John Keeley is the President and Portfolio Manager/Analyst of Keeley Asset Management Corp., a company that he founded in 1982. Currently he has four mutual funds under management:
Keeley Small Cap Value Fund, Keeley Mid Cap Value Fund, Keeley Small-Mid Cap Value Fund, and Keeley All Cap Value Fund. GuruFocus tracks the equity portion of this funds, which as of end of 4Q08, has 356 stocks or $6 billion assets. The portfolio outperformed the general market YTD by about 5.5% through May 8, 2009.
Committed to Industrial Space
John Keeley’s sale of AIMC is an exception from his commitment to Industrial companies. In his latest Fund Commentary – 1 ST Quarter 2009, John Keeley stated that he is committed to stocks within the industrial space and believe they offer tremendous value on a long-term basis. Here is an enthusiastic quote from the document:
We recognize they are cyclical in nature and their businesses have been hindered by the depth of this recession and the breadth of the credit freeze. The majority of stocks we hold in this sector are financially sound with strong balance sheets and positive cash flows. We have confidence in their ability to self-finance their growth through this environment. Additionally, we continue to believe in the need to rebuild. infrastructure, both here in the U.S. and abroad. We believe the secular trend of global infrastructure development will outlast the short-term cyclical impact of this recession. Many of our stocks in the energy, materials, and industrials sectors should benefit once these investments in infrastructure begin. Moreover, many of our holdings were experiencing strong growth and order backlogs before the credit crisis brought the global economy to a standstill and we believe much of this growth can resume once economic activity returns. We recognize this may take time and these companies may face headwinds in the short-term. Yet our research does not focus on the short-term. We are trying to identify how these companies will perform 3-5 years down the road. At current valuations levels, we are enthusiastic about their futures and confident that our patience will be rewarded.
Comments on Other Holdings
In the latest Fund Commentary, John reflected on some of other holdings in his portfolio:
Zep Inc. (ZEP)
Zep Inc. (ZEP) fell over 47 percent and cost the portfolio 84 basis point in performance (of Keeley All Cap Value Fund – Editor). The industrial cleaning product maker saw earnings fall short due to in large part to increased raw material costs. Zep was spun-off from Accuity Brands back in 2007, and we remain optimistic about their long-term prospects.
Integrys Energy Group (TEG) and Covanta Holdings Corp. (CVA)

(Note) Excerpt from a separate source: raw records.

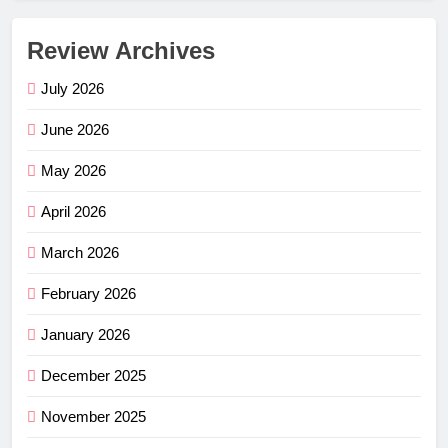
Review Archives
July 2026
June 2026
May 2026
April 2026
March 2026
February 2026
January 2026
December 2025
November 2025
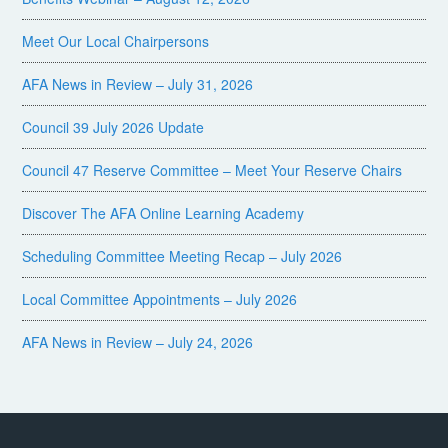
Meet Our Local Chairpersons
AFA News in Review – July 31, 2026
Council 39 July 2026 Update
Council 47 Reserve Committee – Meet Your Reserve Chairs
Discover The AFA Online Learning Academy
Scheduling Committee Meeting Recap – July 2026
Local Committee Appointments – July 2026
AFA News in Review – July 24, 2026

Utilities was the largest detractor (of Keeley Mid-Cap Value Fund – Editor) in the first quarter due primarily to Integrys Energy Group (TEG), which declined over 53 percent and cost the fund 155 basis point of return. The utility operator fell sharply in late February when it forecasted earnings far below analysts expectations. Covanta Holdings Corp. (CVA) was the second largest detractor during the quarter, falling over 40 percent and costing the portfolio 131 basis points of performance. The slowing economy has put downward pressure on their sales and earnings, but we remain bullish on the long-term prospects of the waste to renewable energy company. Additionally, the recent stimulus bill as well as future investments in energy and infrastructure should benefit the company.
FairPoint Communications (FRP), Solutia (SOA), Broadridge Financial (BR)
Our largest detractor (of Keeley Mid-Small Cap Value Fund – Editor) during the quarter was FairPoint Communications (FRP), which fell over 89 percent and cost the fund 125 basis points of performance. The communications service provider posted a higher fourth quarter loss amid rising costs and suspended its dividend to protect its balance sheet.
The materials sector was the second largest detractor from the fund in the first quarter, falling over 22 percent and costing the fund 300 basis points of return. Solutia (SOA) was the leading detractor during the quarter, falling over 58 percent and costing the fund 89 basis points of performance. The maker of specialty chemicals saw demand drop off dramatically in the fourth quarter as well as losses in their nylon business, which was eventually sold in March.
Although we have limited exposure to the sector, technology was a positive contributor to performance in the first quarter. Broadridge Financial (BR) was the largest single contributor as it rose over 48 percent and contributed 54 basis points of return to the fund. Although BR is placed into the technology sector, we view it more as a financial services firm. The technology outsourcing company produced strong quarterly earnings results and reaffirmed its positive outlook for 2009.
Hanover Insurance Group (THG)
The financial sector was the second largest detractor from performance (of Keeley Small Cap Value Fund – Editor) of in the first quarter. The Hanover Insurance Group (THG) was the most significant, falling over 32 percent and costing the fund 64 basis points of performance. We mentioned last quarter that we were intrigued by opportunities in the insurance industry, specifically in the property and casualty area. The demise of AIG has allowed smaller players to gain market share through increasing volume and some companies are also experiencing price increases. We continue to be intrigued with stocks in this industry such as THG.